Jagalah Anakmu Dari Api Neraka

Anak lahir dalam keadaan fitrah

Tatkala Allah Subhanahu wata’ala memberi karunia manusia berupa anak, setiap anak yang lahir, dia dalam keadaan fitrah, dalam keadaan Islam, tidak berdosa, tidak berbuat syirik, bid’ah, dan tidak bermaksiat. Seandainya dia meninggal dunia, insya Allah dia masuk surga. Rasulullah Shallallahu’alaihi wasallam mengatakan,

كُلُّ مَوْلُودٍ يُولَدُ عَلَى الْفِطْرَةِ ، فَأَبَوَاهُ يُهَوِّدَانِهِ أَوْ يُنَصِّرَانِهِ أَوْ يُمَجِّسَانِهِ

“Setiap anak dilahirkan di atas fitrahnya, ibu bapaknyalah yang menjadikan ia Yahudi, Nasrani, atau Majusi.” (HR. Bukhari: 1385)

Ketika Lajnah Da’imah Saudi Arabia ditanya, mungkinkah anak kecil yang berumur satu tahun meninggal dunia bisa memberi syafaat kepada kedua orang tua, kakek, serta neneknya? Jawabnya,
“Allah Subhanahu wata’ala akan memperkenankan syafaatnya kepada kedua orang tuanya. Mengenai syafaatnya terhadap kakek dan neneknya, hanya Allah saja yang Maha tahu.” (Fatawa Lajnah Da’imah: 3/343)

Begitu indahnya jika orang tua mukmin diuji dengan meninggal anaknya yang masih kecil, dan ia bersabar atas musibah yang menimpa. In syaa Allah anak akan memintakan syafaat untuk orang tuanya yang ahli tauhid.
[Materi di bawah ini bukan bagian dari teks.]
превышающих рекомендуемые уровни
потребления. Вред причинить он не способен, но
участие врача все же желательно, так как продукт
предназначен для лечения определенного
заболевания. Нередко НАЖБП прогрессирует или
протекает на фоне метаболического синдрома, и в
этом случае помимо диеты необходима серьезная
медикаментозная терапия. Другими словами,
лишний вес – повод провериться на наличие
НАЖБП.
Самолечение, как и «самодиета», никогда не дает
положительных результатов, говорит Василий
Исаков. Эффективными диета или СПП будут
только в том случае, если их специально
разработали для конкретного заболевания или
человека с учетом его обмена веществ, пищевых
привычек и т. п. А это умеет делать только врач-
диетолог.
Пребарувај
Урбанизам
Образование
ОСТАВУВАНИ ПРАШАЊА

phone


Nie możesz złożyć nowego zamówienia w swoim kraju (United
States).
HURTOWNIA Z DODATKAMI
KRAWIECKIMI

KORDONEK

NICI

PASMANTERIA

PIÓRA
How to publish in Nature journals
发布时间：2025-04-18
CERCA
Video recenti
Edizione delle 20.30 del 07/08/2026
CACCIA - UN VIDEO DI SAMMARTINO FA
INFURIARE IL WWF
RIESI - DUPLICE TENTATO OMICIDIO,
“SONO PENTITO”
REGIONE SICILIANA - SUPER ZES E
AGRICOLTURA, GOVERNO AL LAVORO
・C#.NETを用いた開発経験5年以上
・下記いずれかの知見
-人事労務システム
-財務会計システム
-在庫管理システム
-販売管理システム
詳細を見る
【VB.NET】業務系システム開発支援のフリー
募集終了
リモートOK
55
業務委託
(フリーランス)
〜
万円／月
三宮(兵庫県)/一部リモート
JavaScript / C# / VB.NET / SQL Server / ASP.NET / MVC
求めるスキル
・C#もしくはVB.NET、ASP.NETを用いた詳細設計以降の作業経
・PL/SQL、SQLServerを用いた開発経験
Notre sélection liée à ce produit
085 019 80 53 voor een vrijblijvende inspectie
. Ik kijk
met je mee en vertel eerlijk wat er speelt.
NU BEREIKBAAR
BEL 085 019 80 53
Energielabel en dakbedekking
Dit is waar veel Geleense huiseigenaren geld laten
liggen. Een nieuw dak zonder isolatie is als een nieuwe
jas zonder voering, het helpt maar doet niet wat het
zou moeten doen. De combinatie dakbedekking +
Anak adalah amanah dan titipan

Tatkala orang tua mendapatkan karunia berupa buah hati, bukan berarti hanya begitu saja orang tua bebas memperlakukannya atau menelantarkannya. Tetapi anak adalah amanah di pundak kedua orang tuanya, dan mereka berdua akan dimintai pertanggung jawabannya pada hari kiamat. Rasulullah Shallallahu’alaihi wasallam bersabda:

مَا مِنْ عَبْدٍ يَسْتَرْعِيهِ اللَّهُ رَعِيَّةً يَمُوتُ يَوْمَ يَمُوتُ وَهُوَ غَاشٌّ لِرَعِيَّتِهِ إِلاَّ حَرَّمَ اللَّهُ عَلَيْهِ الْجَنَّةَ

“Barangsiapa diberi amanah oleh Allah untuk memimpin lalu ia mati (sedangkan pada) hari kematiannya dalam keadaan mengkhianati amanahnya itu, niscaya Allah mengharamkan surga bagiannya.” (HR. Muslim: 4834)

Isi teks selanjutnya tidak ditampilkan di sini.